Senin, 18 Oktober 2021

Seorang Pekerja di Purbalingga Konsumsi Ganja karena Susah Tidur, Pas Waktunya Jelang Tidur Diciduk Polisi

Tersangka MAJ (27) warga Desa Beji, Kecamatan Ungaran Timur, Kabupaten Semarang. (Amin)

Pria berinisial MAJ (27) warga Desa Beji, Kecamatan Ungaran Timur, Kabupaten Semarang diamankan Polres Purbalingga. Dia tidak bisa mengelak saat ditangkap, karena ditemukan sejumlah barang bukti termasuk daun ganja kering. Polisi mengamankan tersangka di sebuah rumah kontrakannya, di wilayah Blater.
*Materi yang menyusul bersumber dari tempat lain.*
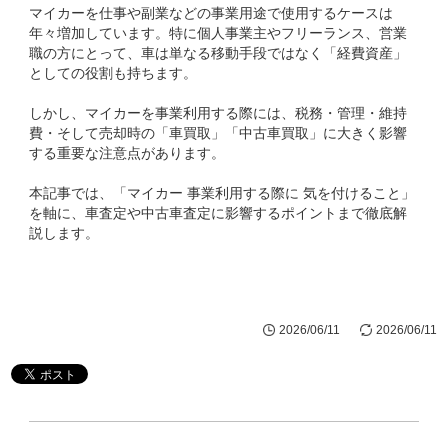
マイカーを仕事や副業などの事業用途で使用するケースは
年々増加しています。特に個人事業主やフリーランス、営業
職の方にとって、車は単なる移動手段ではなく「経費資産」
としての役割も持ちます。
しかし、マイカーを事業利用する際には、税務・管理・維持
費・そして売却時の「車買取」「中古車買取」に大きく影響
する重要な注意点があります。
本記事では、「マイカー 事業利用する際に 気を付けること」
を軸に、車査定や中古車査定に影響するポイントまで徹底解
説します。
2026/06/11
2026/06/11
Purbalingga, serayunews.com

Waka Polres Purbalingga Kompol Sopanah menyampaikan, MAJ diamankan karena diketahui memiliki dan mengonsumsi barang terlarang berupa ganja. Dia diamankan di rumah kontrakan, tepatnya Desa Blater, Kecamatan Kalimanah, Kabupaten PurbaIingga.
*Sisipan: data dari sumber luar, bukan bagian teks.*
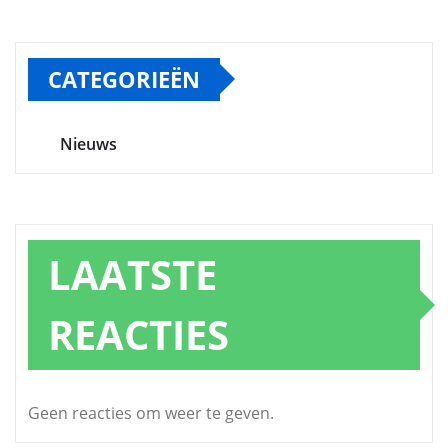
CATEGORIEËN
Nieuws
LAATSTE
REACTIES
Geen reacties om weer te geven.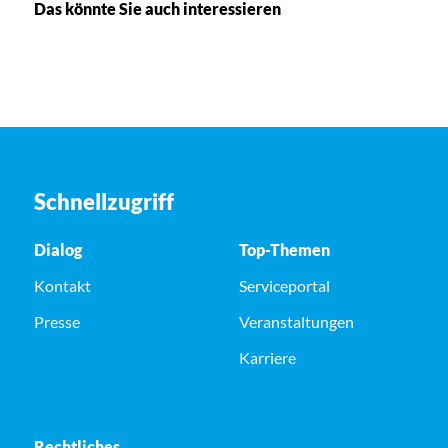
Das könnte Sie auch interessieren
Schnellzugriff
Dialog
Top-Themen
Kontakt
Serviceportal
Presse
Veranstaltungen
Karriere
Rechtliches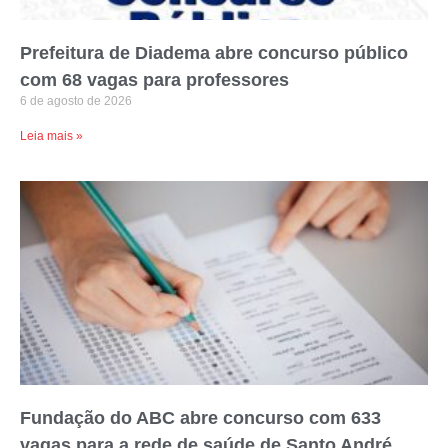
Prefeitura de Diadema abre concurso público
com 68 vagas para professores
6 de agosto de 2026
Leia mais »
Fundação do ABC abre concurso com 633
vagas para a rede de saúde de Santo André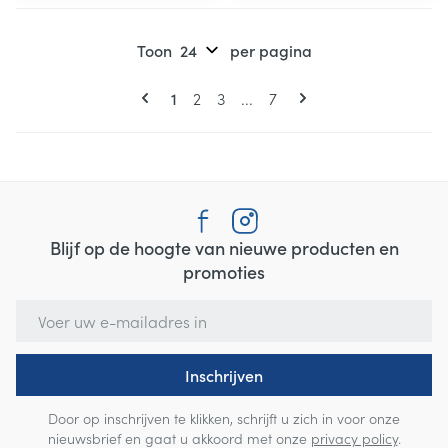
Toon
per pagina
Pagina's
U lees momenteel pagina
Pagina
Pagina
Pagina
1
2
3
...
7
Blijf op de hoogte van nieuwe producten en
promoties
E-mail adres
Inschrijven
Door op inschrijven te klikken, schrijft u zich in voor onze
nieuwsbrief en gaat u akkoord met onze
privacy policy
.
“Dia asli Semarang, dan bekerja di Purbalingga. Diamankan di rumah kontrakan, Desa Blater pada hari Senin malam sekitar jam 20.30 WIB,” kata Wakapolres didampingi Kasat Reserse Narkoba Iptu Muhamad Muanam dan Kasi Humas Iptu Muslimun, Jumat (08/10/2021).

Setelah ditangkap kemudian digelandang ke Mapolres Purbalingga, untuk pemeriksaan lebih lanjut. Berdasarkan keterangan tersangka yang sehari-hari bekerja di Purbalingga.Dia mengaku membeli ganja secara online melalui media sosial. Kemudian barang tersebut dipakai sendiri. Menurutnya dengan memakai ganja membantu mengatasi kesulitan tidur yang dialaminya.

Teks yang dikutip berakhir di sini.